The EAC delegation first met with Nkurunziza and members of the CNDD-FDD before hearing 30-strong Burundian delegation, which included the heads of the ADC, the FNL-Uprona coalition and Frodebu.

EAC Dar Es Salaam Summit Burundi
African leaders (L-R) Jacob Zuma, Yoweri Museveni, Jakaya Kikwete and Uhuru Kenyatta pose for a photograph without Pierre Nkurunziza during the summit to discuss the crisis in BurundiREUTERS/Stringer

Ngendakumana, the head of the Democratic Alliance for Change (ADC Ikibiri), who was part of the delegation at the Roca Hotel in the capital Bujumbura, explained the EAC leaders told the opposition Nkurunziza was refusing to change his position on his third term.

"We met the leaders after the delegation met with the president. They explained to us the difficulties they had with Nkurunziza over the third-term question and how difficult it had been for them to take a firm position that would not compromise peace in the country," Ngendakumana said over the phone on Tuesday (16 June) morning.

After agreeing to discuss the issue surrounding his third-term mandate on 4 June – for the first time since the country was engulfed in political violence – the government said on 9 June that the third-term bid was "non-negotiable".

Opening a Burundian dialogue

The delegation said it was hoping to engage a political dialogue between Burundians, the United Nations, the African Union, the European Union and the EAC, especially regarding the issue over the third mandate.

"The EAC told us it was favouring a dialogue between Burundians to find a compromise. That's their strategy," Ngendakumana said of the three-hour long meeting.

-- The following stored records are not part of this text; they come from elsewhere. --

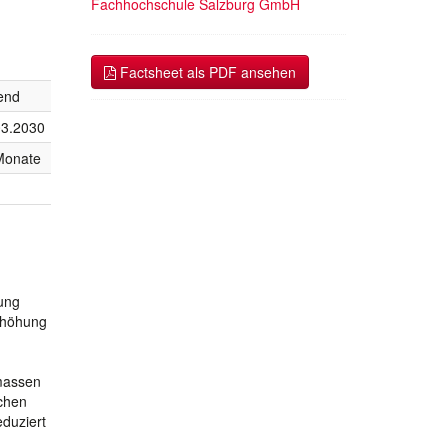
Fachhochschule Salzburg GmbH
Factsheet als PDF ansehen
end
03.2030
Monate
gung
Erhöhung
rmassen
chen
duziert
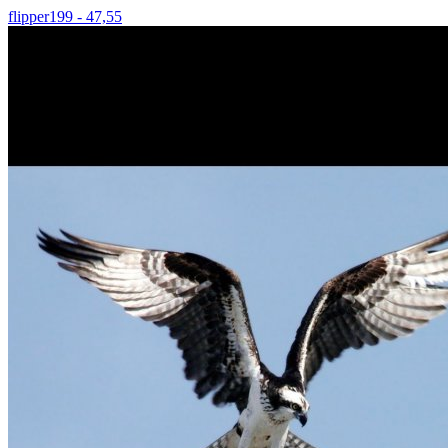
flipper199 - 47,55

For the politician, if none of the questions regarding the third-term, the disarmament of the country's militias, a new electoral calendar and the immediate deployment of human rights observers are resolved, there will be no election in Burundi.

The armed groups include the members of the CNDD-FDD's Imbonerakure youth wing.

Burundi protests
Burundians opposed to President Pierre Nkurunziza have been protesting for over 50 days nowReuters

"That's because it is only a number of Imbonerakure aided by some police officers who prepare the elections with arms, not the CENI. This is terrorism: there is no electoral campaign except a few field visits from the CNDD-FDD with two satellite parties," Ngendakumana claimed.

"So this is what we told the EAC leaders, that we just wanted both the Constitution and the Arusha Accords to be respected, would it be in one week or two months – we just want to go forward with these elections."

According to Ngendakumana, the opposition also stated it could agree to go past the constitutional deadlines and would be ready to make a concession.

"We want elections that will help us restore peace, trust and hope in the country," he added.

During a crisis summit in Dar Es Salaam, Tanzania on 31 May, about the ongoing violence in Burundi, EAC leaders set out a list of recommendations and called for a delay of the contested elections.

This was followed on Sunday (14 June) by proposals from the AU, which were cautiously welcomed by the opposition, claiming they somewhat failed to address the issue of the third mandate.